Firehouse Dog a Fun Family Movie

firehouse-dog.jpgIf you’re looking for a fun movie to take your family to see, I can’t say enough great things about Firehouse Dog. This was a total surprise to me!

I thought I might be mildly entertained by this film, with a plot that reminds me of Walden Media’s Because of Winn Dixie.

But the theme of Firehouse Dog is how a dad and son’s relationship is restored — involving the father’s heroic rescue — which reminds me so much of our relationship with our heavenly father.

Here’s the plot: a pampered Hollywood dog star, “Rexxx,” falls out of an airplane during a stunt shoot gone wrong. He ends up in a dump truck full of garbage and barely escapes the dog catcher.

He runs smack into 12-year-old Shane Fahey (played by Josh Hutcheson, the star of Bridge to Terabithia), who finds the mutt a nuisance at first. Shane lives alone with his dad, an overworked and stressed-out fireman. Father and son have communication problems, in a way similar to the plot line of Bridge to Terabithia.

Within days, this mutt, now called Dewey (the name on his movie-prop dog collar), has worked on Shane’s heart — proving himself by cleaning Shane’s room, performing skateboard stunts, and rescuing a coworker (a firewoman) in a dangerous fire. The dog has become hero of “Dog Patch,” the name of the station where Shane’s dad works.

Tension arises when the dog’s old owner sees his dog on TV — and comes to reclaim him. Also, there’s a mystery surrounding why so many fires take place within a small area of the city. Shane takes on the role of detective to try to discover if there’s an arsonist at work.

The movie contains enough humor to keep kids entertained (although one scene had too much ick factor for me — the dog goes to the bathroom in a terrible place). Josh Hutcheson is a wonderful actor; his facial expressions are captivating. And I loved how the director showed Shane’s dad as such a positive role model. Too many films and TV shows make men look like idiots — but not this one.
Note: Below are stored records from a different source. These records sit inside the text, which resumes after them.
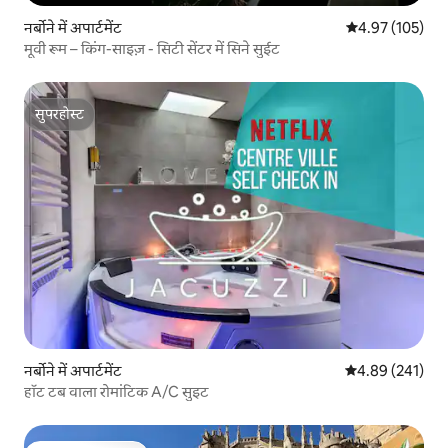
नर्बोने में अपार्टमेंट
औसत रेटिंग 5 में स
4.97 (105)
मूवी रूम – किंग-साइज़ - सिटी सेंटर में सिने सुईट
सुपरहोस्ट
सुपरहोस्ट
नर्बोने में अपार्टमेंट
औसत रेटिंग 5 में स
4.89 (241)
हॉट टब वाला रोमांटिक A/C सुइट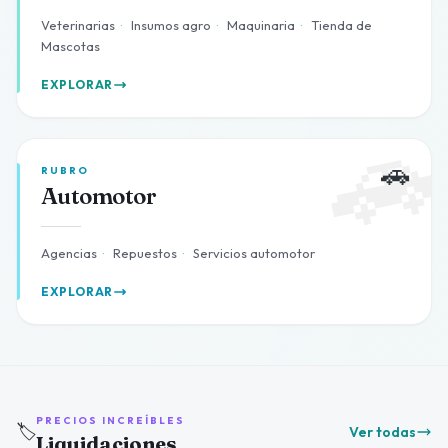
Veterinarias
·
Insumos agro
·
Maquinaria
·
Tienda de
Mascotas
EXPLORAR

🚗
RUBRO
Automotor
Agencias
·
Repuestos
·
Servicios automotor
EXPLORAR
PRECIOS INCREÍBLES
🏷️
Ver todas
Liquidaciones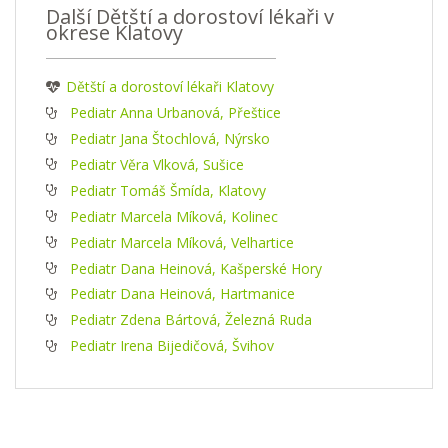
Další Dětští a dorostoví lékaři v
okrese Klatovy
Dětští a dorostoví lékaři Klatovy
Pediatr Anna Urbanová, Přeštice
Pediatr Jana Štochlová, Nýrsko
Pediatr Věra Vlková, Sušice
Pediatr Tomáš Šmída, Klatovy
Pediatr Marcela Míková, Kolinec
Pediatr Marcela Míková, Velhartice
Pediatr Dana Heinová, Kašperské Hory
Pediatr Dana Heinová, Hartmanice
Pediatr Zdena Bártová, Železná Ruda
Pediatr Irena Bijedičová, Švihov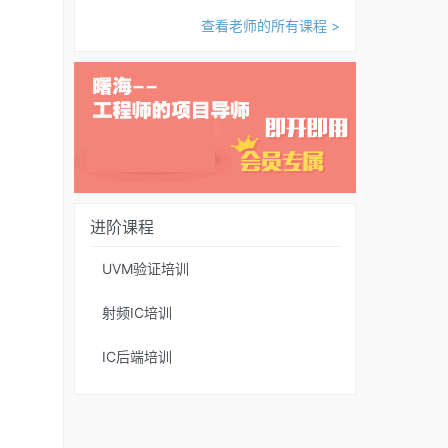
查看老师的所有课程 >
进阶课程
UVM验证培训
射频IC培训
IC后端培训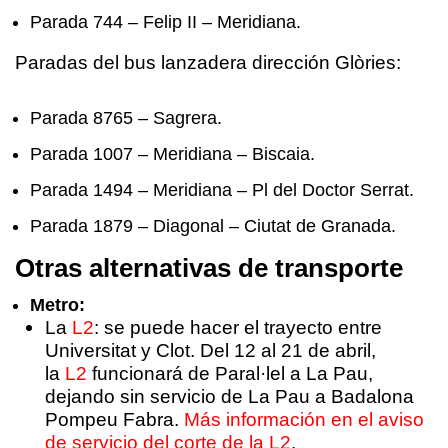
Parada 744 – Felip II – Meridiana.
Paradas del bus lanzadera dirección Glòries:
Parada 8765 – Sagrera.
Parada 1007 – Meridiana – Biscaia.
Parada 1494 – Meridiana – Pl del Doctor Serrat.
Parada 1879 – Diagonal – Ciutat de Granada.
Otras alternativas de transporte
Metro:
La
L2
: se puede hacer el trayecto entre
Universitat y Clot. Del 12 al 21 de abril,
la
L2
funcionará de Paral·lel a La Pau,
dejando sin servicio de La Pau a Badalona
Pompeu Fabra.
Más información en el aviso
de servicio del corte de la L2
.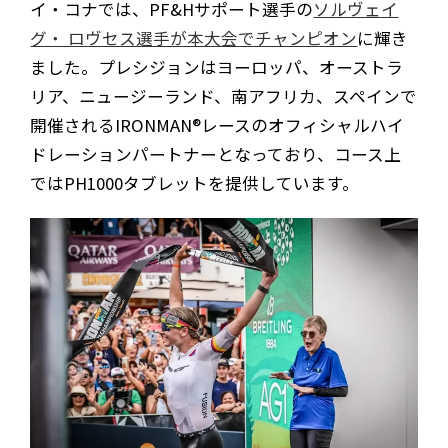
イ・コナでは、PF&Hサポート選手の
ソルヴェイ
グ・ ロヴセス選手が本大会でチャンピオン
に輝き
ました。プレシジョンはヨーロッパ、オーストラ
リア、ニュージーランド、南アフリカ、スペインで
開催されるIRONMAN®レースのオフィシャルハイ
ドレーションパートナーとなっており、コース上
ではPH1000タブレットを提供しています。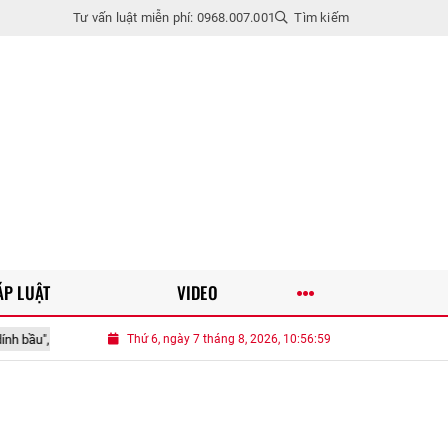
Tư vấn luật miễn phí: 0968.007.001
Tìm kiếm
ÁP LUẬT
VIDEO
nửa đêm tỉnh giấc, bà tím mặt
Thứ 6, ngày 7 tháng 8, 2026, 10:57:00
Loại quả xưa chín rụng đầy gốc nay thành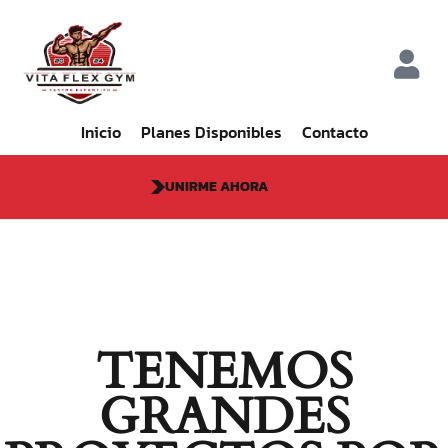
Inicio
Planes Disponibles
Contacto
UNIRME AHORA
TENEMOS
GRANDES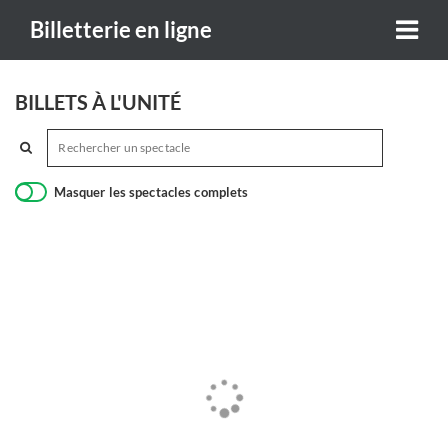
Billetterie en ligne
BILLETS À L'UNITÉ
Masquer les spectacles complets
Chargement...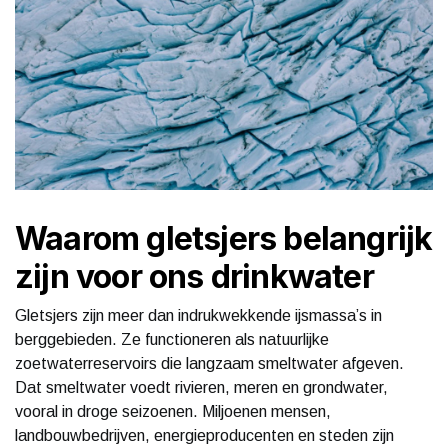
Waarom gletsjers belangrijk
zijn voor ons drinkwater
Gletsjers zijn meer dan indrukwekkende ijsmassa’s in
berggebieden. Ze functioneren als natuurlijke
zoetwaterreservoirs die langzaam smeltwater afgeven.
Dat smeltwater voedt rivieren, meren en grondwater,
vooral in droge seizoenen. Miljoenen mensen,
landbouwbedrijven, energieproducenten en steden zijn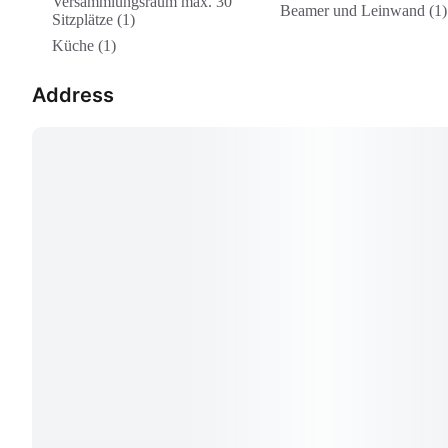
Versammlungsraum max. 30
Beamer und Leinwand (1)
Sitzplätze (1)
Küche (1)
Address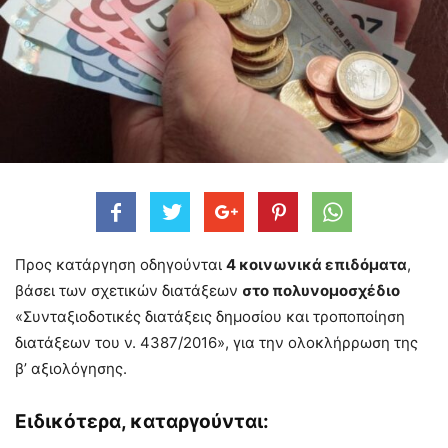
Προς κατάργηση οδηγούνται
4 κοινωνικά επιδόματα
,
βάσει των σχετικών διατάξεων
στο πολυνομοσχέδιο
«Συνταξιοδοτικές διατάξεις δημοσίου και τροποποίηση
διατάξεων του ν. 4387/2016», για την ολοκλήρρωση της
β’ αξιολόγησης.
Ειδικότερα, καταργούνται: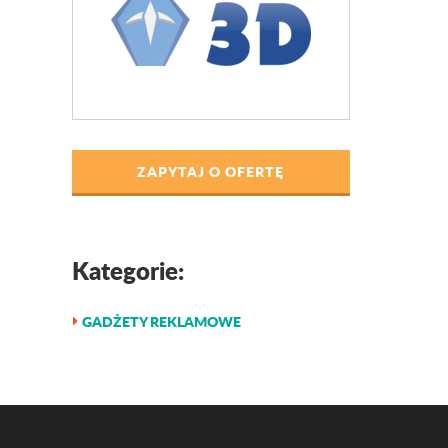
ZAPYTAJ O OFERTĘ
Kategorie:
GADŻETY REKLAMOWE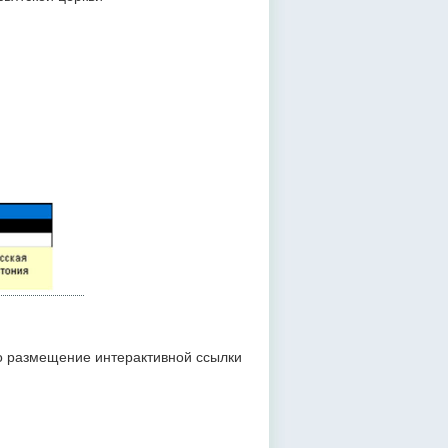
но размещение интерактивной ссылки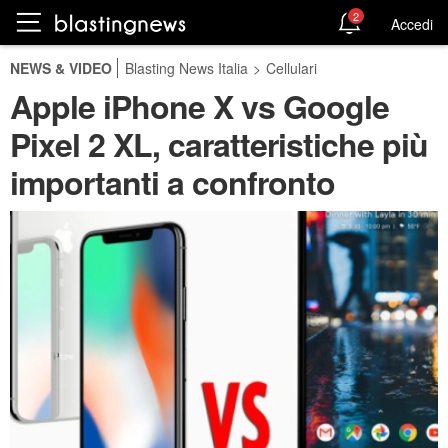
2
Accedi
NEWS & VIDEO
Blasting News Italia
>
Cellulari
Apple iPhone X vs Google
Pixel 2 XL, caratteristiche più
importanti a confronto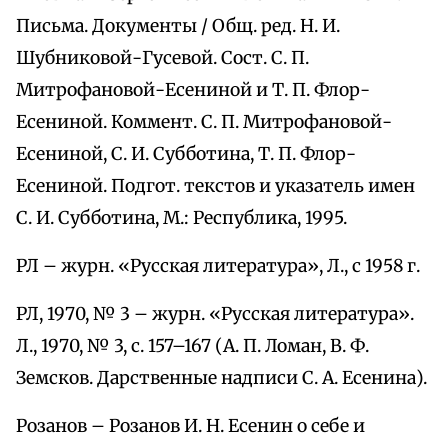
Письма. Документы / Общ. ред. Н. И.
Шубниковой-Гусевой. Сост. С. П.
Митрофановой-Есениной и Т. П. Флор-
Есениной. Коммент. С. П. Митрофановой-
Есениной, С. И. Субботина, Т. П. Флор-
Есениной. Подгот. текстов и указатель имен
С. И. Субботина, М.: Республика, 1995.
РЛ – журн. «Русская литература», Л., с 1958 г.
РЛ, 1970, № 3 – журн. «Русская литература».
Л., 1970, № 3, с. 157–167 (А. П. Ломан, В. Ф.
Земсков. Дарственные надписи С. А. Есенина).
Розанов – Розанов И. Н. Есенин о себе и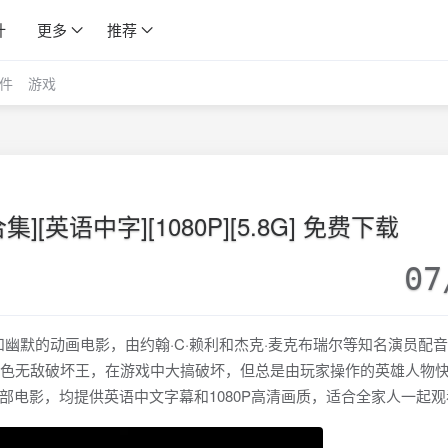
计
更多
推荐
件
游戏
集][英语中字][1080P][5.8G] 免费下载
07
和幽默的动画电影，由约翰·C·赖利和杰克·麦克布瑞尔等知名演员配
角色无敌破坏王，在游戏中大搞破坏，但总是由玩家操作的英雄人物
部电影，均提供英语中文字幕和1080P高清画质，适合全家人一起观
From a writer’s point of view, I tried to see what made this storyline stand out enough to capture the attention of a Hollywood film director. The wonderdog (People connect with dog stories — this is why Marley and Me shot to the #1 NYT bestselling position and is still selling well). The heroic firemen (reminding us of the bravery of 911). The kid as detective. The father and son relationship. Loyalty, courage. Selfless acts of heroism.

These themes gave me something to hold onto as I left the movie theater with my kids — and made me think how I could incorporate such timeless elements into my own writing.

6 Comments

  1. Hey, I reviewed a Christian movie for a distributor of family friendly. It’s called Family Secrets, and it’s coming out in April to the theaters. I can post a review here, too, if Gina is interested. 🙂 As far as Happy Feet goes, my kids are teenagers and they know the Word, so they just rolled their eyes at the obvious attempt of Hollywood to influence their thinking. Otherwise it’s a cute flick.

  2. I’m glad to see a movie that protrays the father as a positive figure. Too often dads are made to look stupid. I wasn’t planning on seeing this movie, but after such a rave review I will have to check it out.

  3. Thanks for the comment about men. As the mother of two sons and, well married to a man, I hate movies all about men=bashing and/or dumbing down men. A little fun here and there is fine…………

  4. Sounds like a winner for everyone in the family. I’ll have to put this on my “go see” list.

  5. Thanks, Ron. I haven’t heard anything good about Happy Feet either (from other parents).

    I don’t get out to see too many movies because of the expense (!), so I was glad Firehouse Dog was worth the money.

    Now I really want to see Amazing Grace! Anything by Walden Media is probably great.

  6. It’s good to see a family film worthy of my time and money. We went as a family to see Happy Feet, which was yet another attempt the brainwash our kids that we’re wiping out entire species and that religion is a hinderence to progress. I’ve been sent so many messages by Hollywood that it’s a wonder I can think for myself anymore. We’ll have to pick this one up on Netflix. Thanks for the review.